How an Idea Became Reality



In the beginning, during the latter part of 1944.George Ming Lee, a postal employee and member of the American Legion post, met with George Mar Lee, also a postal employee and member of another American Legion post, and with Frank Gee, who ran the Chinatown Fair enterprise, to discuss the formation of a Chinese American Legion post to serve the American veterans of Chinese descent. They liked the idea, agreed to meet again and to bring their friends with them.

A second caucus was held on a Sunday over a tea party at Wah Hong Restaurant, Doyer Street, Chinatown. Besides the original three, Louie Gar-lap, Wai Tun-on, Chin Tom-tung and Chu Fee also attended. The seven of them showed much interest and enthusiasm. They scheduled another meeting the following week at the same time and place.

Two more veterans, Louie Hoy and Cheung Lu came to the third caucus. There were still too few people to start an organization. They decided to meet the week after, determined to bring in as many veterans as they possibly could. Five more came to this meeting including Tom Tek-jun, Loo Shing, Lam Yu, Kao Lap and Harry D. Kellog, who was the only non-Chinese among them, for a total of 14 people.

Now they felt there were enough people to form a committee to start organizing an American Legion post. George Mar Lee was elected as temporary chairman, George Ming Lee as Vice-chairman, Wai Tun as treasurer, Chin Tom-tung and Louie Gai-lap as secretaries; Chu Fee as adjutant. For the coordinator, who was to be responsible for keeping everybody informed, Frank Gee was elected because he was there operating the Chinatown Fair, which the group often used as an ideal meeting place.

Frank Gee not only provided his premises for the committee to meet, he also paid for the costs of those tea parties held at the restaurant. His contribution to the formation of the post was unsurpassed by any member. Later, at a fund-raising meeting, all the original members donated a total of $120 for the general operating fund.

The provisional post now had two most important tasks. The first was a membership drive. With the war’s coming to an end, many veterans had returned and resumed their civilian life. When the word was spread, within a month’s time, post membership increased rapidly to over one hundred strong, more than the required number of members for application for an official American Legion post.

Consequently, the post proceeded to undertake the second task: applying for a charter from the National American Legion Headquarters. Honorable discharge certificates were required for authenticity. Most of the members had emigrated from China. They realized that the discharge papers were the most important documents they possessed. They were afraid they might be mishandled or lost, and hesitated to let the post temporarily borrow them.
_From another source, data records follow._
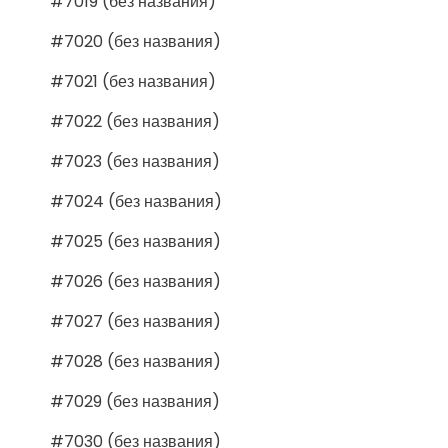
#7019 (без названия)
#7020 (без названия)
#7021 (без названия)
#7022 (без названия)
#7023 (без названия)
#7024 (без названия)
#7025 (без названия)
#7026 (без названия)
#7027 (без названия)
#7028 (без названия)
#7029 (без названия)
#7030 (без названия)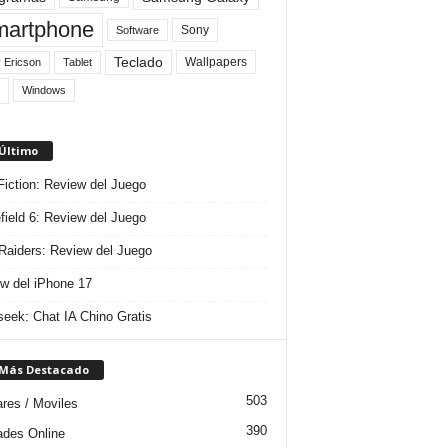
artphone
Sony
Software
Teclado
Wallpapers
 Ericson
Tablet
Windows
 Último
 Fiction: Review del Juego
efield 6: Review del Juego
aiders: Review del Juego
w del iPhone 17
eek: Chat IA Chino Gratis
 Más Destacado
503
ares / Moviles
390
dades Online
Lau Sing Kee, a prominent local business man and veteran of WW-I, served as Vice commander at an American Legion Post. He had the respect of the community. He came out to explain the procedures of getting a charter, and personally guaranteed the safe return of everyone’s discharge papers. With his assurance, soon the post collected 104 discharge papers. They were placed in the steel safe at Frank Gee’s Chinatown Fair for safekeeping.

Mr. Lau and members of the post, Chu Fee, Tom Tek-jun and Harry Kellog, together with the help from County Adjutant McGovern, worked throughout the night to prepare the documents and application for the Charter. On June 23, 1945, the National Executive Committee of the American Legion granted the post an official Charter, two months from the beginning of their start-up campaign. Mr. Lau, upon learning the news, hosted a party for all the members at Port Arthur Restaurant to celebrate its success. Our post owes Mr. Lau Sing-kee a debt of gratitude.